Pour finir, rappelons que la sanction du non-respect du formalisme est particulièrement lourde, puisqu’il s’agit d’une nullité absolue qui peut être invoquée par toute partie y ayant intérêt pendant toute la durée de prescription (Cass. 3e civ., 8 avril 2009, n° 07- 21610). Ainsi, la nullité cause non seulement la perte du droit à honoraires de l’agent immobilier mais également la nullité des actes accomplis en vertu du mandat irrégulier tel que la vente par exemple.
La mandat et le PDF
Autre pratique quotidiennement utilisée : le scan. Pour des raisons de commodité et de réactivité, il arrive que le mandat (ou l’avenant) soit envoyé au client et que ce dernier retourne le scan du document qu’il a signé. À l’appui de cette pratique, on pourrait soutenir que l’article 6 de la loi Hoguet renvoie à l’article 1325 du Code civil qui, lui-même, en son alinéa 5, renvoie à l’article 1316-4 du Code civil sur la signature électronique… Bref, pour simplifier, qu’un mandat pourrait être signé électroniquement. Attention, cependant, à ne faut pas confondre signature électronique et signature numérisée.
. La signature électronique est une « clé informatique » sécurisée grâce à un dispositif de création de signature électronique. Elle doit, notamment, garantir l’identité du signataire au moyen d’un certificat électronique.

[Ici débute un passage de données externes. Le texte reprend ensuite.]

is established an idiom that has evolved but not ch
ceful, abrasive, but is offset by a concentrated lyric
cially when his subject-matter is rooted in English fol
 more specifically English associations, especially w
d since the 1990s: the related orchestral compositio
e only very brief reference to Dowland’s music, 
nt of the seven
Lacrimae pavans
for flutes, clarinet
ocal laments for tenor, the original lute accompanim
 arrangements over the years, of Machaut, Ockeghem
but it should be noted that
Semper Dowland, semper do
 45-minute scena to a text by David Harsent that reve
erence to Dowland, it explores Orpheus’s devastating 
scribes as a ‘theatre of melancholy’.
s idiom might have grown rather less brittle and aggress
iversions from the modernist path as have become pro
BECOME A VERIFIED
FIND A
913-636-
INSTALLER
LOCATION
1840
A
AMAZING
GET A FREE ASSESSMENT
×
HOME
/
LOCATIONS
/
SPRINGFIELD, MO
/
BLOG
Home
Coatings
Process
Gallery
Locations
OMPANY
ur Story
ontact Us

La certification de la signature doit être réalisée par un organisme ayant reçu un agrément ministériel.
. Le scan ou le PDF est une signature numérisée et non une signature électronique. Un document PDF peut être facilement retouché, de sorte que ce format de document ne garantit pas l‘identité du signataire. Scanner une signature revient à la copier. La jurisprudence confirme que la signature scannée ne vaut pas signature électronique. « La seule signature scannée (…) est insuffisante pour s’assurer de l’authenticité de son engagement juridique comme ne permettant pas une parfaite identification du signataire » (CA Fort-de-France, ch. civ., 14 décembre 2012, n° 12/00311 ; en ce sens également, CE n° 351931 du 17 juillet 2013).

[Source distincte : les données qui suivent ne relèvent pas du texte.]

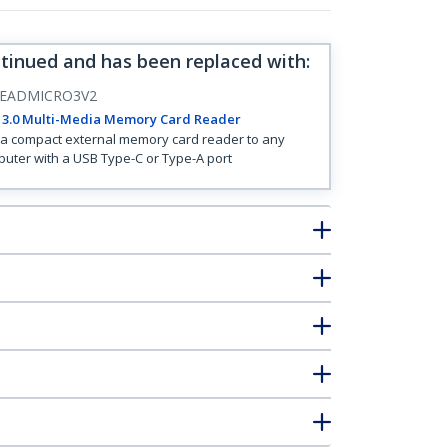
ntinued and has been replaced with
:
EADMICRO3V2
 3.0 Multi-Media Memory Card Reader
a compact external memory card reader to any
uter with a USB Type-C or Type-A port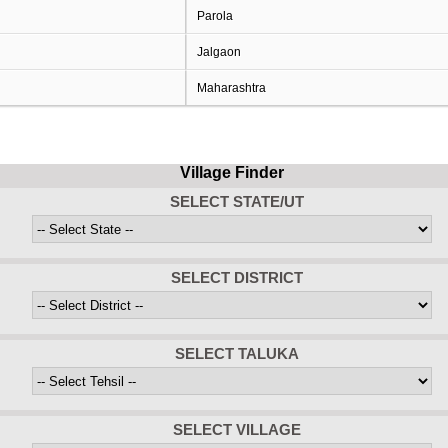
Parola
Jalgaon
Maharashtra
Village Finder
SELECT STATE/UT
SELECT DISTRICT
SELECT TALUKA
SELECT VILLAGE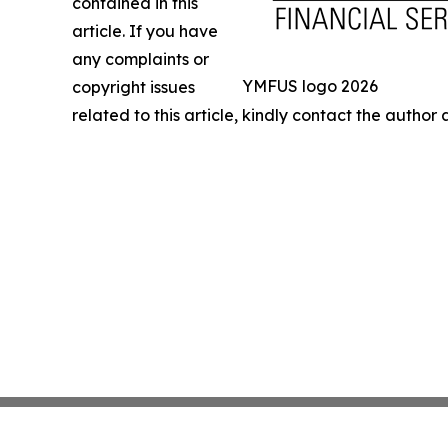
contained in this
article. If you have
any complaints or
YMFUS logo 2026
copyright issues
related to this article, kindly contact the author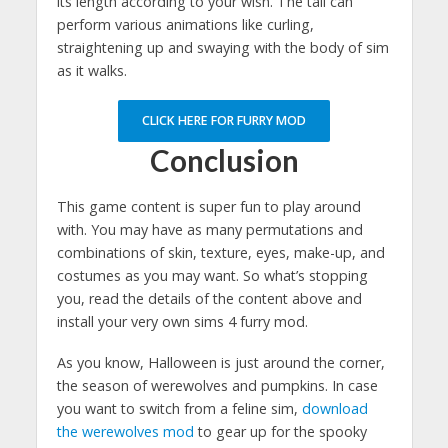
its length according to your wish. The tail can
perform various animations like curling,
straightening up and swaying with the body of sim
as it walks.
CLICK HERE FOR FURRY MOD
Conclusion
This game content is super fun to play around
with. You may have as many permutations and
combinations of skin, texture, eyes, make-up, and
costumes as you may want. So what’s stopping
you, read the details of the content above and
install your very own sims 4 furry mod.
As you know, Halloween is just around the corner,
the season of werewolves and pumpkins. In case
you want to switch from a feline sim,
download
the werewolves mod
to gear up for the spooky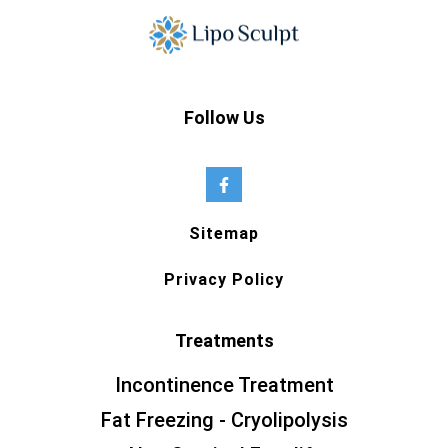
Follow Us
Sitemap
Privacy Policy
Treatments
Incontinence Treatment
Fat Freezing - Cryolipolysis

En conclusion, le mail et le scan de documents permettent de communiquer plus rapidement avec les clients mais ils n’autorisent pas à s’affranchir valablement du formalisme relatif à la conclusion d’un contrat.
A RETENIR
– Le mail et le scan sont des outils commerciaux.
– Une signature scannée n’a pas la valeur juridique d’une signature manuscrite ou électronique.
– Formaliser les mandats et avenants avec des signatures manuscrites et originales.
– Établir autant d’originaux que de parties.